[Two Years Ago, Volume I by Charles Kingsley]@TWC D-Link bookTwo Years Ago, Volume I CHAPTER XI 15/26
No, Thurnall should never cross his door again! On that one point he was determined, but on nothing else. However, his intention was never fulfilled.
For long before he reached home he began to feel himself thoroughly ill.
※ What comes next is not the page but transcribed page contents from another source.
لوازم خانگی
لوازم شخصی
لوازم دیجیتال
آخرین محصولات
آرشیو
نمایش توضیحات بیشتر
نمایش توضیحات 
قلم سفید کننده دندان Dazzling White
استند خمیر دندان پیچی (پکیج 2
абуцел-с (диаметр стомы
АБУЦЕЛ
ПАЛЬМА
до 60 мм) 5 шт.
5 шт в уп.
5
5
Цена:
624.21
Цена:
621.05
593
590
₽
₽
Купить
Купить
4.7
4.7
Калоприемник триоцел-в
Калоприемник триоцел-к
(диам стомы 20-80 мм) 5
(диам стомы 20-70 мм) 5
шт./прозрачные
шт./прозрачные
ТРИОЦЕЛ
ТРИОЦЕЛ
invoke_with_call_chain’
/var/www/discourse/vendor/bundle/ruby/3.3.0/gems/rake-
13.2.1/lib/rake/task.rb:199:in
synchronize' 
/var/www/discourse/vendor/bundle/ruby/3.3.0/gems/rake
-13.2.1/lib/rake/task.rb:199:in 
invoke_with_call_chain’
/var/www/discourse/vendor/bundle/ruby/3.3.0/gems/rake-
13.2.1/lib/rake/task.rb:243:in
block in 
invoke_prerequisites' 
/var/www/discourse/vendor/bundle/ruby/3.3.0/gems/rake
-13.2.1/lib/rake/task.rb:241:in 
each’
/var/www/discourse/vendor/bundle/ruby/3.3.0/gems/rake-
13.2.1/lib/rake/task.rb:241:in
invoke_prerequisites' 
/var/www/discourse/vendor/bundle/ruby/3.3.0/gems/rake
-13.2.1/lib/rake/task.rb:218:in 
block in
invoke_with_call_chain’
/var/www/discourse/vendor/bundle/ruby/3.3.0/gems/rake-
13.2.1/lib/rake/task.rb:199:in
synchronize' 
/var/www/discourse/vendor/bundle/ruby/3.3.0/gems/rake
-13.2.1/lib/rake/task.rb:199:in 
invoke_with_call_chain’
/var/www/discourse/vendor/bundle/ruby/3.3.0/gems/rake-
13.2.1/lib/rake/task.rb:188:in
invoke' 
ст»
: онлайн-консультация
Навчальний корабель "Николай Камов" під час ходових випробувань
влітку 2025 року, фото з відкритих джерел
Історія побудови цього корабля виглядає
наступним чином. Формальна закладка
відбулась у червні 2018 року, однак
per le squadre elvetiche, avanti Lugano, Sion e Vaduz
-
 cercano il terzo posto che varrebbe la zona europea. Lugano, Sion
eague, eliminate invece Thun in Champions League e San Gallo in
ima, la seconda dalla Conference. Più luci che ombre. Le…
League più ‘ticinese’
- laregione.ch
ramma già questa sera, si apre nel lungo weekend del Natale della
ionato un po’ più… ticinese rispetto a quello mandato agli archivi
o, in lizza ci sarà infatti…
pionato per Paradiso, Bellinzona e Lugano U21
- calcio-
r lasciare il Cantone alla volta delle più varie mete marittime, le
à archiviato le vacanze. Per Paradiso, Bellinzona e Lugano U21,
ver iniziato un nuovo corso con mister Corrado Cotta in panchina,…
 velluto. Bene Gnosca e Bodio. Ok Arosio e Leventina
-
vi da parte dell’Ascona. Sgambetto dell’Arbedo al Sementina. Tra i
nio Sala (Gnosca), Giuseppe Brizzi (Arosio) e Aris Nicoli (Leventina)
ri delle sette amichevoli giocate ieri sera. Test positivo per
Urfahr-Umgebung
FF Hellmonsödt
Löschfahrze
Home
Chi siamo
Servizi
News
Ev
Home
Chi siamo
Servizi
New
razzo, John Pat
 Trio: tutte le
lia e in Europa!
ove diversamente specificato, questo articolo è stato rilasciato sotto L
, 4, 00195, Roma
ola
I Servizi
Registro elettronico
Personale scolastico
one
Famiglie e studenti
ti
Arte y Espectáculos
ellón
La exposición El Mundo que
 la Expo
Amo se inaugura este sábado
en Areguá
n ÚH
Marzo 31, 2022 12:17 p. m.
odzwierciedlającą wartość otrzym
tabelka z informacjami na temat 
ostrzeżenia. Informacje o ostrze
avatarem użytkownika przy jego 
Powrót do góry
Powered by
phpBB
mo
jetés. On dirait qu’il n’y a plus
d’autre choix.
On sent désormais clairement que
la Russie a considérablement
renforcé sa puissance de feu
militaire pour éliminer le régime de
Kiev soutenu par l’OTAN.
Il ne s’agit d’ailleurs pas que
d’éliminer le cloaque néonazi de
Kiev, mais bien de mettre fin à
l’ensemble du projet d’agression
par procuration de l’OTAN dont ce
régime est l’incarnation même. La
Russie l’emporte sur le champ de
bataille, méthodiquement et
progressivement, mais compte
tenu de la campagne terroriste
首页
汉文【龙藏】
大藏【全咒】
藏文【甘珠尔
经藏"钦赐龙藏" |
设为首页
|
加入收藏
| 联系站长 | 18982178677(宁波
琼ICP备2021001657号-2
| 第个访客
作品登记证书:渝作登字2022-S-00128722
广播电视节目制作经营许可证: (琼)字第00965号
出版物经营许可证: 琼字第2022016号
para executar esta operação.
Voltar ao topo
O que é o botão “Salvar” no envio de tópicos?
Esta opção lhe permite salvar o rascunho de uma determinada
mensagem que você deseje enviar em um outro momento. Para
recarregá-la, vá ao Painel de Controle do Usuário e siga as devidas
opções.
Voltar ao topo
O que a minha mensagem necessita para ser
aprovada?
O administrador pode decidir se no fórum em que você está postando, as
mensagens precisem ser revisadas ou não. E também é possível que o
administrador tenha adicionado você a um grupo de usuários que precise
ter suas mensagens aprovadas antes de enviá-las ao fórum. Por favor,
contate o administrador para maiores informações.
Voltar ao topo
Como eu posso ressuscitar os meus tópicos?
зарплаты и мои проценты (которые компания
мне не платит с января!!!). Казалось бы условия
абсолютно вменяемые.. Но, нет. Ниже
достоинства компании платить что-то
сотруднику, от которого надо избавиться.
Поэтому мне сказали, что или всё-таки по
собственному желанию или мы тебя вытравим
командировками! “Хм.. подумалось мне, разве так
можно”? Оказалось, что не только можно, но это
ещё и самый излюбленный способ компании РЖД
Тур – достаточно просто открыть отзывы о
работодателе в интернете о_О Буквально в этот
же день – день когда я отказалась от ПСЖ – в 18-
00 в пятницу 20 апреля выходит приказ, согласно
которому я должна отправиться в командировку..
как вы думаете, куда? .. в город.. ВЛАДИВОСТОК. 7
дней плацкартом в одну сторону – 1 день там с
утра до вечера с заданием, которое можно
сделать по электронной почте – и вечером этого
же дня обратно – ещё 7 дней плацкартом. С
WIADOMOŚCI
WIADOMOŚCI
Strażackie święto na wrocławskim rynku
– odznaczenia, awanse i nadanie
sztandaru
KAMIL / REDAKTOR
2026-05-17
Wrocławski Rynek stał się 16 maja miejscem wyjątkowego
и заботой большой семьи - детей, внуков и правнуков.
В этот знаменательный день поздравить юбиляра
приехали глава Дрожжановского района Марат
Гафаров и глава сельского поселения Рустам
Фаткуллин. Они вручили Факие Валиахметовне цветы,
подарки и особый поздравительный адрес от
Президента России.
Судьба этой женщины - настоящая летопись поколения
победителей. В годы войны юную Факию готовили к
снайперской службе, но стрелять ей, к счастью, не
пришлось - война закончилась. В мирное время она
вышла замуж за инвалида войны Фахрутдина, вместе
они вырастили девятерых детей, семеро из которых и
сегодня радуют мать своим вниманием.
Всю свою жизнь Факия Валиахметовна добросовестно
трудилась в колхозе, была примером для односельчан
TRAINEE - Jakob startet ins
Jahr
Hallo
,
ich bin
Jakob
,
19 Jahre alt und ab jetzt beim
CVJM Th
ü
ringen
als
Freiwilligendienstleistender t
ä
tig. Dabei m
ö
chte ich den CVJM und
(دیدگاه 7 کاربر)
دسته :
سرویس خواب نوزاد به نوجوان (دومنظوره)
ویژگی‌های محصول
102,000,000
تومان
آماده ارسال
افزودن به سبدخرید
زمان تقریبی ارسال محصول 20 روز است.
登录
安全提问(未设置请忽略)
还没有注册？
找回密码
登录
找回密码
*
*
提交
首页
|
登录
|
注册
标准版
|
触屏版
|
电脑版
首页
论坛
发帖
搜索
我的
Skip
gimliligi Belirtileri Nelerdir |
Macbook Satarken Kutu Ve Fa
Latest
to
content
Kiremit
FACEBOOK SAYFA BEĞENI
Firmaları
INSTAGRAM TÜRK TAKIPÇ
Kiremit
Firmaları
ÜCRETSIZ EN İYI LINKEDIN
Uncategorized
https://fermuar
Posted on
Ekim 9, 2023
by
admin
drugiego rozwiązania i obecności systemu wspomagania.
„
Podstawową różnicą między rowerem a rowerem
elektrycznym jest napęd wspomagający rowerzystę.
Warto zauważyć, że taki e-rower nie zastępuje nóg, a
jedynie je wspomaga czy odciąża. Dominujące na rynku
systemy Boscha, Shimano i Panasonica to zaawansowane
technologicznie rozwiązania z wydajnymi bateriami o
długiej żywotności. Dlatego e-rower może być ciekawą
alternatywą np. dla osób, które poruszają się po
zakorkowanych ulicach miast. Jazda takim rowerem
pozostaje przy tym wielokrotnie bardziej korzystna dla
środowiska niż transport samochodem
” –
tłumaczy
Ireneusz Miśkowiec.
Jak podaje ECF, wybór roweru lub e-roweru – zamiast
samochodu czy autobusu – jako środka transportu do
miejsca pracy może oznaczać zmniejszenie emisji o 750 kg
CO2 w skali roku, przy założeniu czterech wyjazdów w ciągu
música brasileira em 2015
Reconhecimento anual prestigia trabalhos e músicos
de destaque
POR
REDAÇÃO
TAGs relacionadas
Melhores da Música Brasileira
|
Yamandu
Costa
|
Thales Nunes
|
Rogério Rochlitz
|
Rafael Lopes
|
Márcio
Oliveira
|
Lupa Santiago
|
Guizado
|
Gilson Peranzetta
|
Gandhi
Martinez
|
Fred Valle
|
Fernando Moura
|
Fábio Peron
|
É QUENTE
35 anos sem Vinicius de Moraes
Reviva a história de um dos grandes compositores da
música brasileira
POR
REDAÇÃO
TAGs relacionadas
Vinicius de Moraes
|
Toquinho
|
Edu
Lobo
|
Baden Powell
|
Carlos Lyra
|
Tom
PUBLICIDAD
His was a temperament upon which mental anxiety acts rapidly and severely; and the burning sun, and his rapid walk, combined with rage and terror to give him such a "turn" that, as he hurried down the lane, he found himself reeling like a drunken man.
He had just time to hurry through the garden, and into his study, when pulse and sense failed him, and he rolled over on the sofa in a dead faint. Lucia had seen him come in, and heard him fall, and rushed in.
The poor little thing was at her wits' end, and thought that he had had nothing less than a _coup-de-soleil._ And when he recovered from his faintness, he began to be so horribly ill, that Clara, who had been called in to help, had some grounds for the degrading hypothesis (for which Lucia all but boxed her ears) that "Master had got away into the woods, and gone eating toadstools, or some such poisonous stuff;" for he lay a full half-hour on the sofa, death-cold, and almost pulseless; moaning, shuddering, hiding his face in his hands, and refusing cordials, medicines, and, above all, a doctor's visit. However, this could not be allowed to last.